The fleet of twenty buses is currently the largest fleet of hydrogen fuel cell buses operating in the world. The fuelling station for the fleet is also the world’s largest hydrogen filling station.

A hydrogen fuel cell bus at Whistler’s Gondola Transit Exchange.

The hydrogen fuel cell buses were brought to Whistler by a five-year demonstration project sponsored by the federal, provincial and municipal governments, and the Canadian Hydrogen and Fuel Cell Association. The buses arrived in late 2009 and the fleet commenced full operation in time for the 2010 Winter Olympics.

The hydrogen fuel cell is a green technology as the only by-product is water. That means there are no harmful fumes emitted from the bus! In addition, the efficiency of the fuel cell is about 60-70%, which is significantly higher than the average diesel engine at 30-40%.

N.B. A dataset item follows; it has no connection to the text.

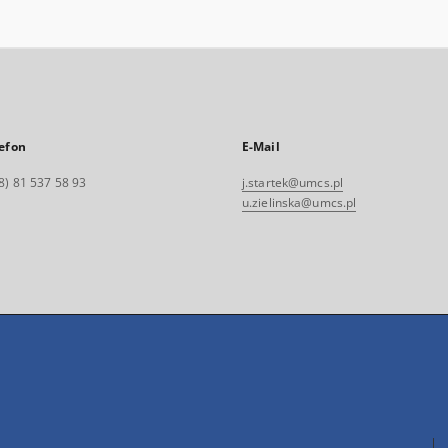
efon
E-Mail
8) 81 537 58 93
j.startek@umcs.pl
u.zielinska@umcs.pl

The world’s largest hydrogen fuelling station at Whistler Transit Centre.

One of the difficulties for the project was getting the hydrogen fuel from a green source. Up to this day, hydrogen is trucked in from a supplier based in Quebec. Although it is possible to produce the hydrogen fuel closer to home, using non-renewable resources to perform the electrolysis would negate the environmental friendliness of using the hydrogen fuel cell in the first place.

The hydrogen fuel cell demonstration project is deemed a success. The technology is still at its infancy so there’s high hope for it in the future. Although the hydrogen buses were environmentally friendly, the overall operating cost per kilometre far exceeded those of diesel or CNG buses. As the technology matures and the hydrogen infrastructure expands, hopefully the operating costs will decrease to something comparable to diesel or CNG.

For the twenty buses in Whistler though, let’s hope to see them repowered with a different engine (compressed natural gas maybe?) so that they don’t need to see the scrap heap so soon.

A Nova Bus diesel bus on the left, and the New Flyer hydrogen fuel cell bus on the right.